* EXERCISE DESCRIPTION *
Return the entries exactly as they appear.

Data items
>>>>

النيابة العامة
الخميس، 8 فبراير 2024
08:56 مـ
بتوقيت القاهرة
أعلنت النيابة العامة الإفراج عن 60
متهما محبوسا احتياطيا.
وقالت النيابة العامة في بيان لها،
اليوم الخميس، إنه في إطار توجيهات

<<<<

* RESULT FOR THIS EXERCISE *
النيابة العامة
الخميس، 8 فبراير 2024
08:56 مـ
بتوقيت القاهرة
أعلنت النيابة العامة الإفراج عن 60
متهما محبوسا احتياطيا.
وقالت النيابة العامة في بيان لها،
اليوم الخميس، إنه في إطار توجيهات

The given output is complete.